O princípio dura lex, sed lex nem sempre
conquistou inteiramente o espírito dos habitantes da península
itálica, aliás, nem só o deles. No que diz respeito à Lei Sirchia,
houve grande surpresa. Há dezoito meses não se fuma em lugares
públicos na Itália. Oito em cada dez italianos, segundo pesquisa do
Instituto Doxa, querem que a situação continue exatamente assim. O
ministro da Saúde, Francesco Storace, queria afrouxar a legislação
para marcar seu distanciamento dos lobistas. Deu meia-volta. O texto
da lei prevê multa de 275 euros para os infratores e, se o cigarro
for aceso perto de uma gestante ou criança, o valor dobra. Mas a
Itália não seria o que é sem sua capacidade criativa. Durante o
inverno, a elegante discoteca Gilda, em Roma, empresta um poncho de
lã com estampa publicitária ao cliente que deseja fumar na calçada.
"Os hospitais italianos registraram queda de 11% nos infartos e nas
mortes súbitas já a partir do quinto mês da aplicação da lei", diz
Bertrand Dautzenberg, pneumologista-chefe do Hospital
Pitié-Salpêtrière.
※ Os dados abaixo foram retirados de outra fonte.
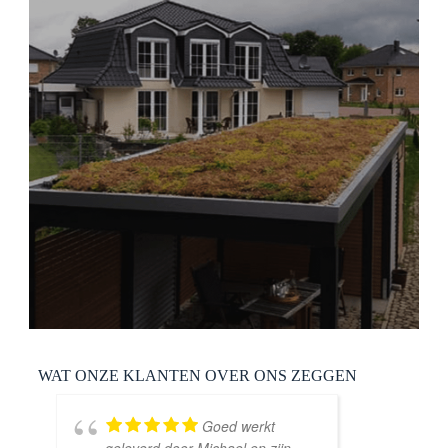
WAT ONZE KLANTEN OVER ONS ZEGGEN
Goed werkt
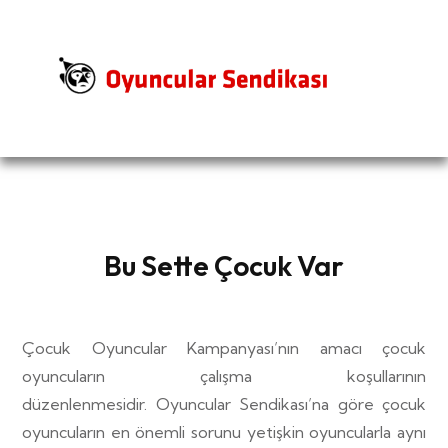
Bu Sette Çocuk Var
Çocuk Oyuncular Kampanyası’nın amacı çocuk
oyuncuların çalışma koşullarının
düzenlenmesidir. Oyuncular Sendikası’na göre çocuk
oyuncuların en önemli sorunu yetişkin oyuncularla aynı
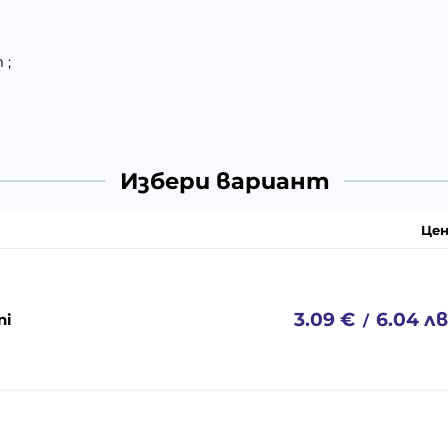
 ;
Избери вариант
Цен
3.09
€
6.04
лв
ni
/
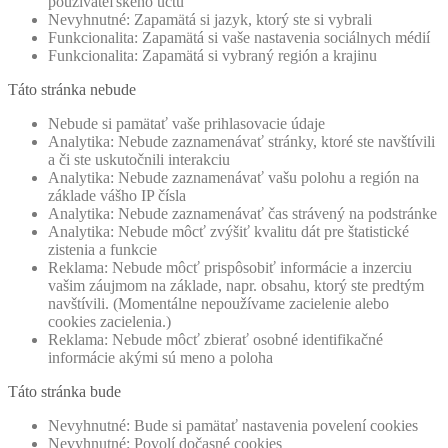
používateľského účtu
Nevyhnutné: Zapamätá si jazyk, ktorý ste si vybrali
Funkcionalita: Zapamätá si vaše nastavenia sociálnych médií
Funkcionalita: Zapamätá si vybraný región a krajinu
Táto stránka nebude
Nebude si pamätať vaše prihlasovacie údaje
Analytika: Nebude zaznamenávať stránky, ktoré ste navštívili
a či ste uskutočnili interakciu
Analytika: Nebude zaznamenávať vašu polohu a región na
základe vášho IP čísla
Analytika: Nebude zaznamenávať čas strávený na podstránke
Analytika: Nebude môcť zvýšiť kvalitu dát pre štatistické
zistenia a funkcie
Reklama: Nebude môcť prispôsobiť informácie a inzerciu
vašim záujmom na základe, napr. obsahu, ktorý ste predtým
navštívili. (Momentálne nepoužívame zacielenie alebo
cookies zacielenia.)
Reklama: Nebude môcť zbierať osobné identifikačné
informácie akými sú meno a poloha
Táto stránka bude
Nevyhnutné: Bude si pamätať nastavenia povelení cookies
Nevyhnutné: Povolí dočasné cookies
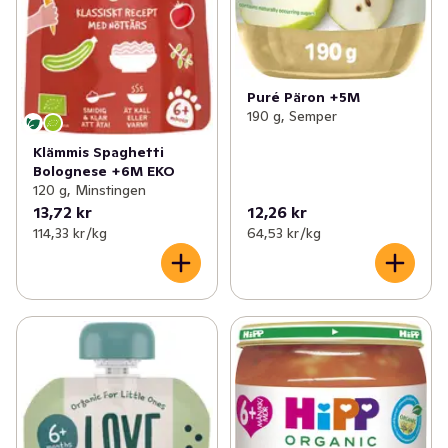
Puré Päron +5M
190 g, Semper
Klämmis Spaghetti
Bolognese +6M EKO
120 g, Minstingen
13,72 kr
12,26 kr
114,33 kr /kg
64,53 kr /kg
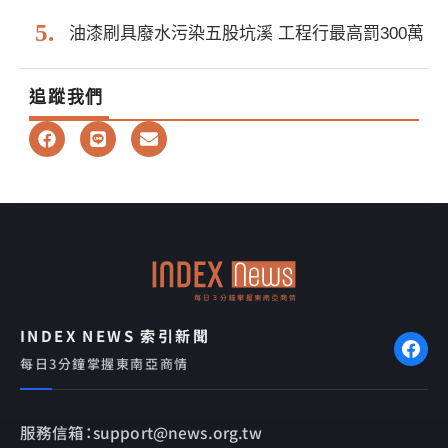
油漆刷具廢水污染五股坑溪 工程行最高罰300萬
追蹤我們
F
L
E
a
i
n
c
n
v
e
e
e
b
l
o
o
o
p
k
e
INDEX NEWS 索引新聞
每日3分鐘掌握東南亞商情
服務信箱：support@news.org.tw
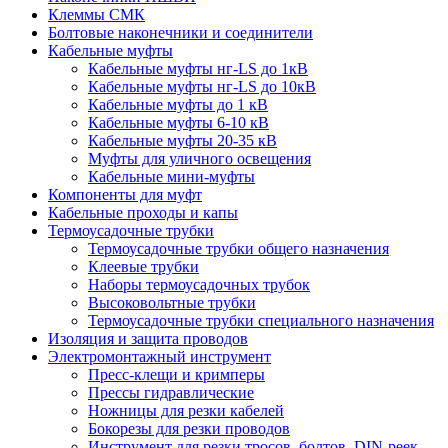
Клеммы СМК
Болтовые наконечники и соединители
Кабельные муфты
Кабельные муфты нг-LS до 1кВ
Кабельные муфты нг-LS до 10кВ
Кабельные муфты до 1 кВ
Кабельные муфты 6-10 кВ
Кабельные муфты 20-35 кВ
Муфты для уличного освещения
Кабельные мини-муфты
Компоненты для муфт
Кабельные проходы и капы
Термоусадочные трубки
Термоусадочные трубки общего назначения
Клеевые трубки
Наборы термоусадочных трубок
Высоковольтные трубки
Термоусадочные трубки специального назначения
Изоляция и защита проводов
Электромонтажный инструмент
Пресс-клещи и кримперы
Прессы гидравлические
Ножницы для резки кабелей
Бокорезы для резки проводов
Инструмент для резки тросов, болтов, DIN-реек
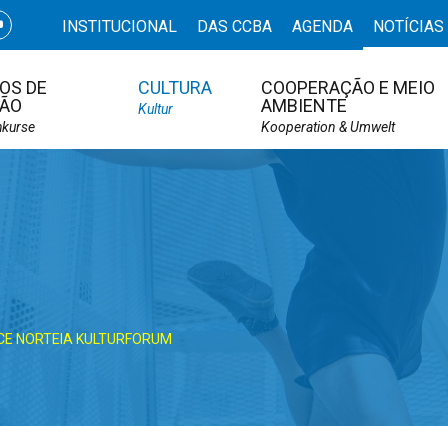
INSTITUCIONAL
DAS CCBA
AGENDA
NOTÍCIAS
OS DE
CULTURA
COOPERAÇÃO E MEIO
ÃO
AMBIENTE
Kultur
hkurse
Kooperation & Umwelt
NCE NORTEIA KULTURFORUM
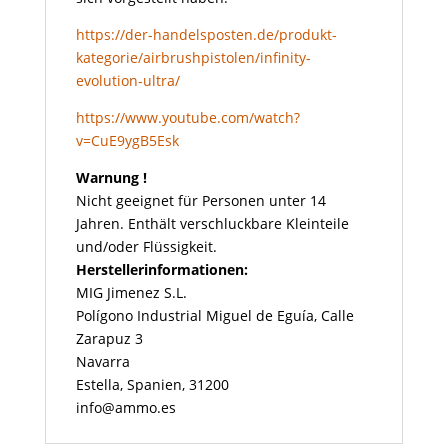
https://der-handelsposten.de/produkt-
kategorie/airbrushpistolen/infinity-
evolution-ultra/
https://www.youtube.com/watch?
v=CuE9ygB5Esk
Warnung !
Nicht geeignet für Personen unter 14
Jahren. Enthält verschluckbare Kleinteile
und/oder Flüssigkeit.
Herstellerinformationen:
MIG Jimenez S.L.
Polígono Industrial Miguel de Eguía, Calle
Zarapuz 3
Navarra
Estella, Spanien, 31200
info@ammo.es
Na Irlanda, a legislação fez baixar em 16% o
consumo de cigarros. A Inglaterra vai adotar a lei contra o fumo no
ano que vem, mas tolerará a fumaça nos pubs que não servem comida.
Monsieur Bernard, o queijeiro, aposta que seria melhor banir não o
cigarro, mas a culinária da ilha do outro lado do Canal da Mancha.